TASK — Copy out each line of the data holding "nicht".

[INPUT Boundary: Start]

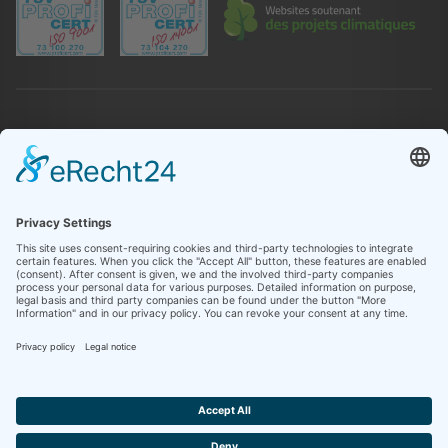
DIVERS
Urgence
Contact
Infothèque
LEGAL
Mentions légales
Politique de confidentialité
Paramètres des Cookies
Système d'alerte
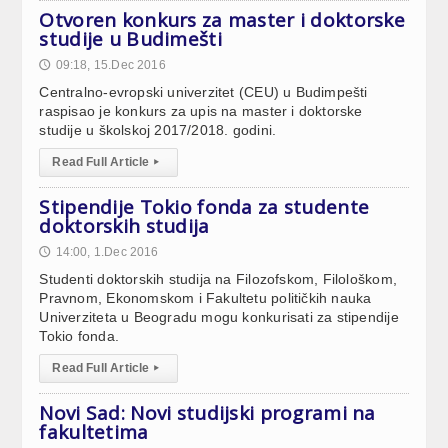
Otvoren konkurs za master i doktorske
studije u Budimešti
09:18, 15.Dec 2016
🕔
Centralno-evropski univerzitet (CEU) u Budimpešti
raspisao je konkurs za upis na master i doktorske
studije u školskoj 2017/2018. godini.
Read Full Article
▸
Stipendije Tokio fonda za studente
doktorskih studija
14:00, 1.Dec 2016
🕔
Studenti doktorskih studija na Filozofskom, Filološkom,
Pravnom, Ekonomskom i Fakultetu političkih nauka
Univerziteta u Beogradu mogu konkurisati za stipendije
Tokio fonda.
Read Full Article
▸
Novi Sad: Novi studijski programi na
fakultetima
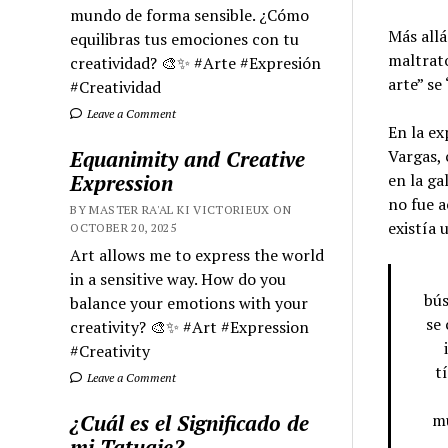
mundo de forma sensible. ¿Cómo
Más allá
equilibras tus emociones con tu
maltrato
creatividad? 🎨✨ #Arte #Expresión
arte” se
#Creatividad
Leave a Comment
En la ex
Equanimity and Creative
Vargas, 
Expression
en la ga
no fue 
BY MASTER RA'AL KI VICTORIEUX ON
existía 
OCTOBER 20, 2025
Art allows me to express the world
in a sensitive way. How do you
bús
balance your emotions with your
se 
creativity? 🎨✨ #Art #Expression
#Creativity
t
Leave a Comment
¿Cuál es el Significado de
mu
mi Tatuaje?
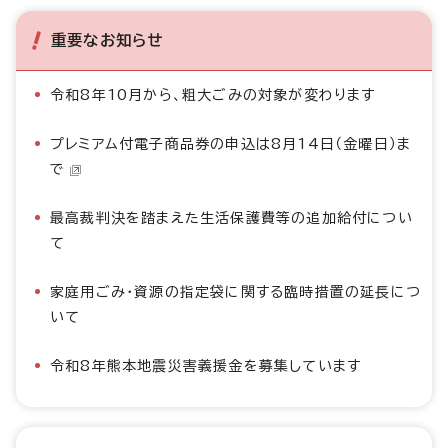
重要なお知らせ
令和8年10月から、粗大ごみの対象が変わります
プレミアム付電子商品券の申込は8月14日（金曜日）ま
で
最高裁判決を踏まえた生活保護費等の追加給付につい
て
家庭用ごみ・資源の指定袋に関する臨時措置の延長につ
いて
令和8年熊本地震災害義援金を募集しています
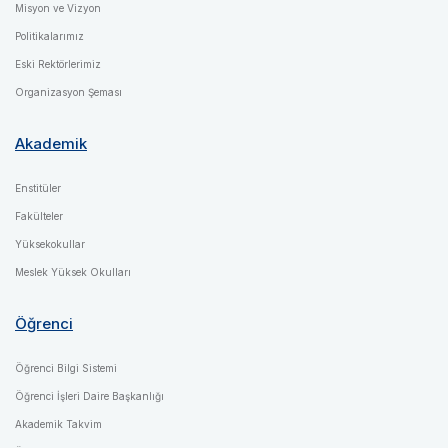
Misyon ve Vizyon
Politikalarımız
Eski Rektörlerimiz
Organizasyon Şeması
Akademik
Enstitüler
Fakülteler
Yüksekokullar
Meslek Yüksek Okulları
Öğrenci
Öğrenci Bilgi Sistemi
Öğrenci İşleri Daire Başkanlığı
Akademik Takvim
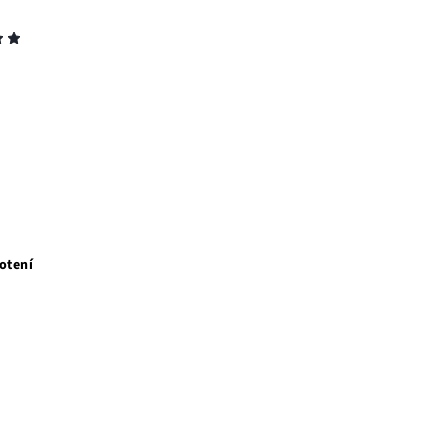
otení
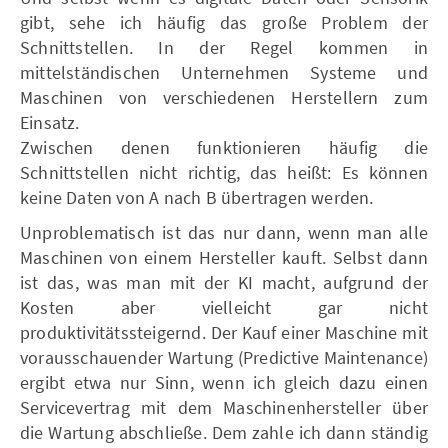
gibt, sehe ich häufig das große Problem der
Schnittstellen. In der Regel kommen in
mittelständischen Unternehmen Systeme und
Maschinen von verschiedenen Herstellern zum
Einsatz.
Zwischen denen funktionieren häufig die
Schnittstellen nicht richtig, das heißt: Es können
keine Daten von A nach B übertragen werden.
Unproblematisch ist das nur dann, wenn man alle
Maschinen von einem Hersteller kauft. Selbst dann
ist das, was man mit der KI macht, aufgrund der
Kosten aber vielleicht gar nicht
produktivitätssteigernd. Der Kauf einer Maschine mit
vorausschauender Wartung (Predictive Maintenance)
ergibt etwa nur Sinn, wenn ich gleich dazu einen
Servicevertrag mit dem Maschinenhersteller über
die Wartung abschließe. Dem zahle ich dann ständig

[INPUT Boundary: End]

ANSWER TO THE EXERCISE —
Schnittstellen nicht richtig, das heißt: Es können
Kosten aber vielleicht gar nicht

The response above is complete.